“Key to Success – When playing outside Asia, score more than 280, since India loses 73% of the matches defending lower scores”.
I was immediately mesmerized by this kind of definitive predictions before each innings of the Cricket World Cup matches on ESPN. While I marveled the data science behind this, my thoughts wandered back to the early days of cricket statistics provided by Wisden.
Since first appearing in early 1800’s to almost until 1980’s, when the first One Day Internationals were played, the Wisden’s yearly publication of facts and figures was the only source of curated cricketing data. And this served its purpose well; it allowed bookies and patrons determine player batting averages and determining the betting odds!
As cricket game shortened from five days to one, so did the need to wait for statistics. By the 1980’s one had access to cricket information as the batsman walked in to bat – how many centuries, how many matches, batting average, number of ducks scores etc., were displayed on television sets all over. This served it purpose to infuse interest and excitement to the modern game.

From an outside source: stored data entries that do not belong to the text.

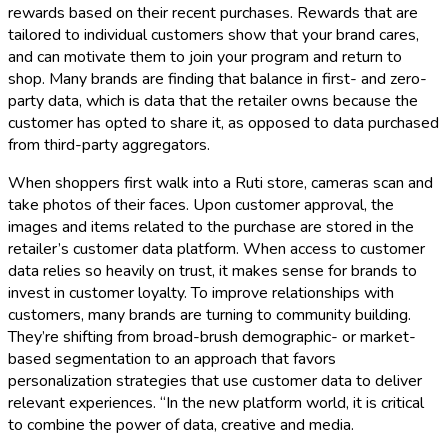
rewards based on their recent purchases. Rewards that are
tailored to individual customers show that your brand cares,
and can motivate them to join your program and return to
shop. Many brands are finding that balance in first- and zero-
party data, which is data that the retailer owns because the
customer has opted to share it, as opposed to data purchased
from third-party aggregators.
When shoppers first walk into a Ruti store, cameras scan and
take photos of their faces. Upon customer approval, the
images and items related to the purchase are stored in the
retailer’s customer data platform. When access to customer
data relies so heavily on trust, it makes sense for brands to
invest in customer loyalty. To improve relationships with
customers, many brands are turning to community building.
They’re shifting from broad-brush demographic- or market-
based segmentation to an approach that favors
personalization strategies that use customer data to deliver
relevant experiences. “In the new platform world, it is critical
to combine the power of data, creative and media.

Along with the aggressive Australian style of play, came the need for aggressive responses. Static information gave way to actionable insights in the 1990’s. As the match progresses, one was treated to an array of graphical analysis – Manhattans (histograms), Worms (line graphs), that showed information ball-by-ball, run-by-run and wicket-by-wicket. Was the team chasing making as many runs per over as the opposition had? Should they send in a pinch hitter? Were they losing too many wickets? Should they send in someone to steady the innings? Was the run rate too high, must the fielding side bring back the seamers? Actionable insights provided captains and arm-chair experts the information needed to turn the game!
Come 2015, actionable insights is barely enough; armed with terabytes of data from cricket matches played on every continent and every condition against every opposition, captains and viewers alike now have the keys to successes, long before the match is played. This allows captains to select the right opening pair, the right batsman to bowler combination, and select the appropriate playing eleven – not based on instinct alone, but backed by data.
Later this year, I saw similar predictive analytics applied to other sports including the Wimbledon and the US Open. However, I suspect no one predicted Serena’s loss!
If this is what predictive data analytics can do for sport, imagine what it can do for your business! Does it help to know when a customer is likely to buy and what he/she is likely to buy? Can you plan your procurement processes against this insight? If you knew that you were about to have an unhappy customer, what would you differently?
Importantly, now that you have the predictive insights, are your business processes agile and nimble to adapt and respond?